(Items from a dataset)
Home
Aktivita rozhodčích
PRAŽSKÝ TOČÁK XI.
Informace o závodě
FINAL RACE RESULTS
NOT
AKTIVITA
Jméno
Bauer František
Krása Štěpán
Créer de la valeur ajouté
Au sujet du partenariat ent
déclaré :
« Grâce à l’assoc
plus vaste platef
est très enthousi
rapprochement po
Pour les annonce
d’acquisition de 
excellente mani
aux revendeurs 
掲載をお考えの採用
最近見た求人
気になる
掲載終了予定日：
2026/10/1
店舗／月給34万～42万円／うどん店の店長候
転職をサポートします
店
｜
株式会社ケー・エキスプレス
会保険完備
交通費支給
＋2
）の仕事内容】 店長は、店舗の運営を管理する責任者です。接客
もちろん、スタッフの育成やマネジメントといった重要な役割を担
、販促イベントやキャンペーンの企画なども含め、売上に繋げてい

==

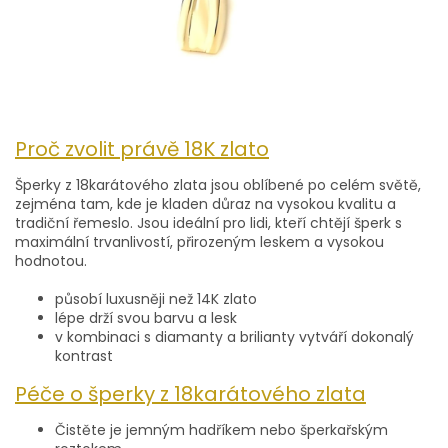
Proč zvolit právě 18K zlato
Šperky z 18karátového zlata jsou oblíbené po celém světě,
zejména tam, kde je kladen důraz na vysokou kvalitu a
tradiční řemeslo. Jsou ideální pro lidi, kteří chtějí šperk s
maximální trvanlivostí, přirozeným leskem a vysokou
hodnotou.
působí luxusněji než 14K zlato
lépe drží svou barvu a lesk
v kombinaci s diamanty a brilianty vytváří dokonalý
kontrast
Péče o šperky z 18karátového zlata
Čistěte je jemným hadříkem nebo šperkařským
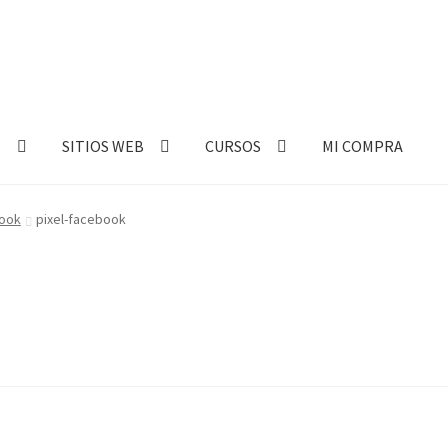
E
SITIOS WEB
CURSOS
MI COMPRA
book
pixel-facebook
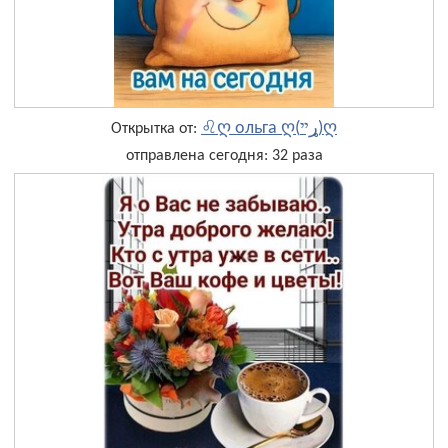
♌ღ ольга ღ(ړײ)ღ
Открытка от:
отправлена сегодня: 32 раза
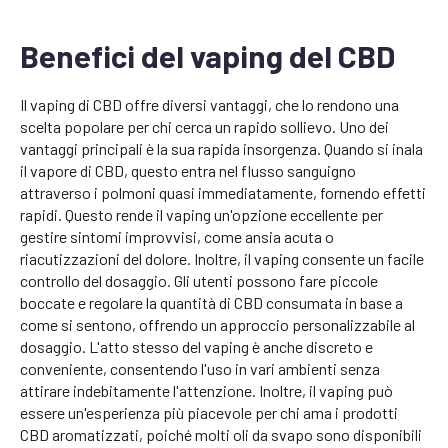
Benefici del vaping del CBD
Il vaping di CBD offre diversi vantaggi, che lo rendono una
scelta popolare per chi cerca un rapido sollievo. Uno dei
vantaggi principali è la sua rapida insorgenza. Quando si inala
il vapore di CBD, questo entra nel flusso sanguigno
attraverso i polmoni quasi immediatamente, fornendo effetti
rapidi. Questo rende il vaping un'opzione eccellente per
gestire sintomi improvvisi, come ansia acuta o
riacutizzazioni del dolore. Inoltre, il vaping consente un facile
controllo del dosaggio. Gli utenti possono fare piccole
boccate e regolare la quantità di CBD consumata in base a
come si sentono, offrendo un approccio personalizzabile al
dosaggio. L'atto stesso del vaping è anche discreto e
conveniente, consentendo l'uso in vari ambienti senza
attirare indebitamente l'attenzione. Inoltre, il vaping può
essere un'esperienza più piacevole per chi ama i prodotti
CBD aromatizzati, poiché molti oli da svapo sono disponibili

---

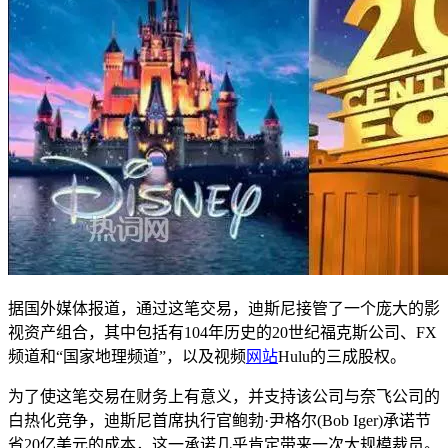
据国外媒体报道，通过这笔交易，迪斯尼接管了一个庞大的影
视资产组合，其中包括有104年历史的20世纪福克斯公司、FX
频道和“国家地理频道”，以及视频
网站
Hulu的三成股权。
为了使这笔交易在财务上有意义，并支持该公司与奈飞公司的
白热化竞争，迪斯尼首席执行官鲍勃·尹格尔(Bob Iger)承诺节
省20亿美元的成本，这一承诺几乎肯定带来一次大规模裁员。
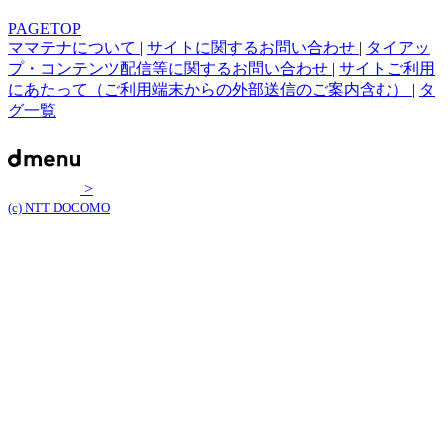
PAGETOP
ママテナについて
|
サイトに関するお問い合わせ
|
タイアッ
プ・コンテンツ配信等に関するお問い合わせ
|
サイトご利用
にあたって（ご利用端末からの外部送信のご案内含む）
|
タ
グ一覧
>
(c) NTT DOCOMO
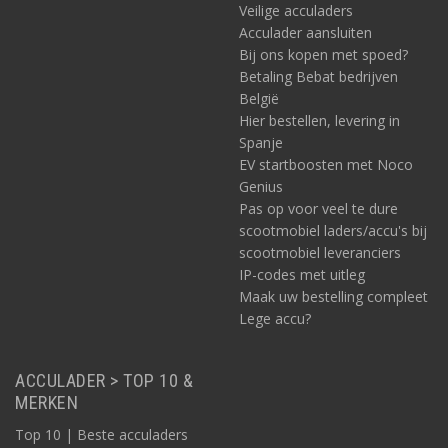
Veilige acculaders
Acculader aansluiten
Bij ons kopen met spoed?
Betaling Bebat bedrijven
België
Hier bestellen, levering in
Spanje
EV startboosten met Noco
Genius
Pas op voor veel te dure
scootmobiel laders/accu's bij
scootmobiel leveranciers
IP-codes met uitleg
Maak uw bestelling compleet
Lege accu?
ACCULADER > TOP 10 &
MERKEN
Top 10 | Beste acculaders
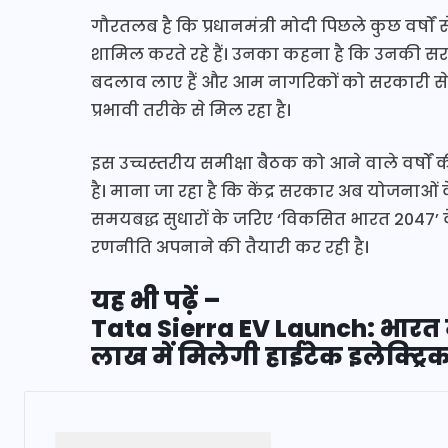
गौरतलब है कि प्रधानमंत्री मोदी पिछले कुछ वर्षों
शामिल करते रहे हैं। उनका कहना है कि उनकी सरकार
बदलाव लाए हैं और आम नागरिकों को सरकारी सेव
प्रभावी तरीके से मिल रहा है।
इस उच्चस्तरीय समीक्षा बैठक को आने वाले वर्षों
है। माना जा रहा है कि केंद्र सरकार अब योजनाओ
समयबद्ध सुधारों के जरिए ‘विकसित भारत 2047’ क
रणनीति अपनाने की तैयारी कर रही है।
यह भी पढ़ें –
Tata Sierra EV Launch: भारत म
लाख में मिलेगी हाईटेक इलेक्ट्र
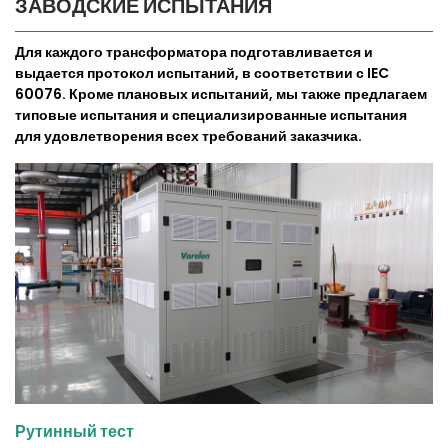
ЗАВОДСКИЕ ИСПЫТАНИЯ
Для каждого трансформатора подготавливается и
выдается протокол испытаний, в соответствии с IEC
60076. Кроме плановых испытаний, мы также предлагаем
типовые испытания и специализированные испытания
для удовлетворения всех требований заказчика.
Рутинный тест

Directions | What lines in the records above include the string "come"? Copy each one.

Exercise output |
gestire sintomi improvvisi, come ansia acuta o
come si sentono, offrendo un approccio personalizzabile al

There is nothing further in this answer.